Overcrowding and the forcing of emergency rooms into divert status is borne out of greater numbers of sick people and a national nursing shortage, Carrison said.

"We have an aging population and sicker patients that need monitored beds," Carrison said. "There are beds in Las Vegas, but there just aren't enough nurses to monitor them all because of the nursing shortage across the United States.

"My hat is off to my nurses because they are getting stuck with the load. They are emergency nurses having to do in-patient care, and that's not what they signed up for."

Fischer is looking forward to the expansion of his emergency room, but like his colleagues doesn't believe it will help alleviate the crowded conditions.

"Two years ago we had a group of hospitals open up on the west side of town, and we thought that would probably alleviate some of our problems," Fischer said. "It honest-to-goodness did not make a dent for us.

"Our expansion will create a bigger space for us and allow for better patient flow and tracking. It should provide quicker service for someone who comes to the emergency room, is treated, and then goes home.

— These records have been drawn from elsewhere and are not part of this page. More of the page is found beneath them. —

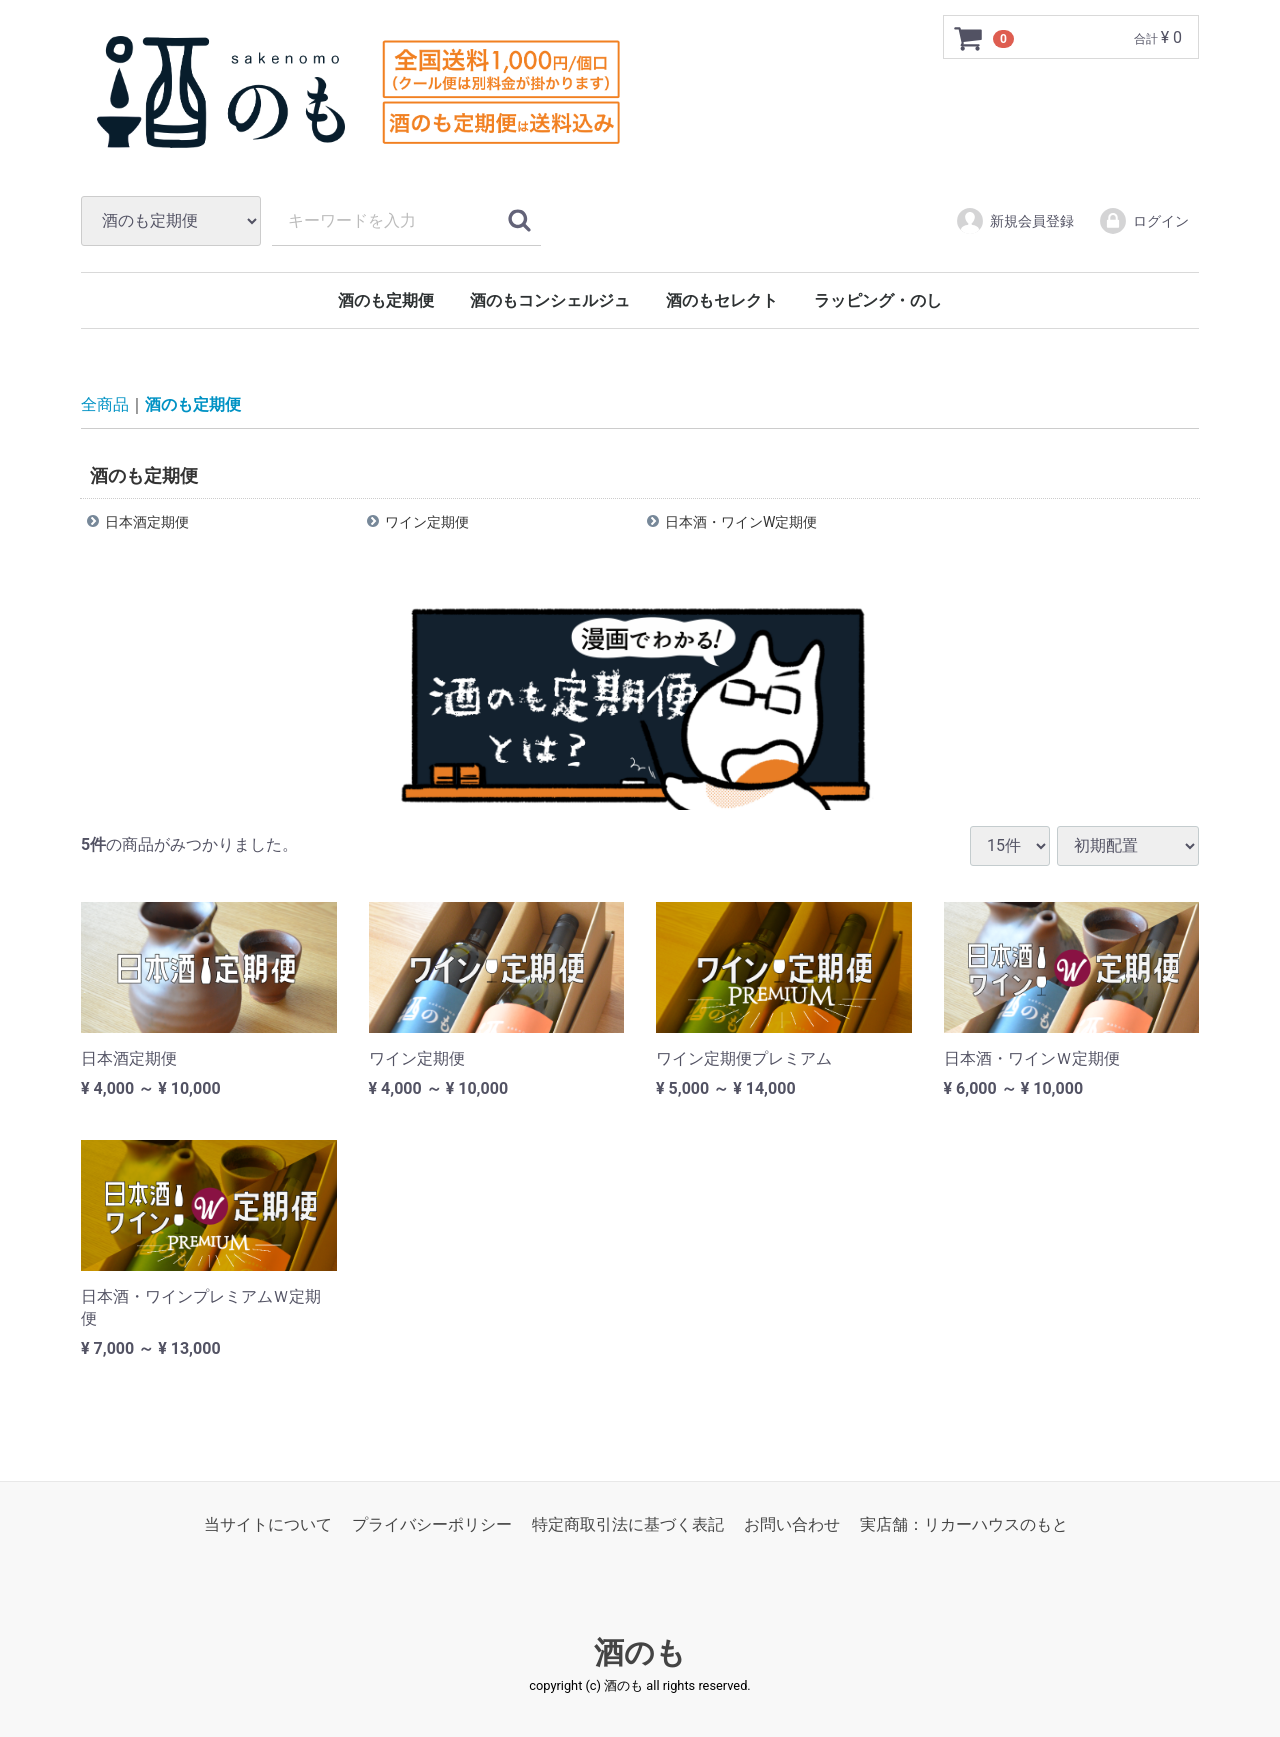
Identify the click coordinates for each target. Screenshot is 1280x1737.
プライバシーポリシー (432, 1524)
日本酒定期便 (147, 522)
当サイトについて (268, 1524)
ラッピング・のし (878, 300)
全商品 (105, 404)
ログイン (1143, 221)
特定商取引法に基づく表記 (628, 1524)
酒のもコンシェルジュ (550, 300)
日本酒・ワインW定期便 (741, 522)
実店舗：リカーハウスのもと (964, 1524)
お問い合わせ (792, 1524)
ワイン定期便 (427, 522)
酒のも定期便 (386, 300)
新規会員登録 (1014, 221)
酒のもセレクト (722, 300)
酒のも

But we'll still have the same problem of gridlock when people come to emergency and then need to be admitted."

Emergency rooms are hit the hardest during the fall and winter flu season, but this year hospital staffs haven't had much relief with divert status becoming a constant even in the generally slower spring and summer months.

If a bad flu bug hits Las Vegas this year the emergency rooms could reach a breaking point, Carrison said.

"That's what everybody is worried about," Carrison said. "Last year we got the flu shots for the flu that ended up here, but this year there is a shortage of flu vaccine. We could be looking at a bad flu epidemic."

American Medical Response Director of Operations Brian Rogers is also uncertain over how much of an influence the expansions will have when flu season hits.

"We're not talking about making a dent, it's more like a nick," Rogers said. "It quieted down for a couple of weeks in August, but now it's busy again and we're back on divert going into flu season."

More than 80 local health care executives are meeting today to discuss the divert crisis in an all-day summit organized by AMR.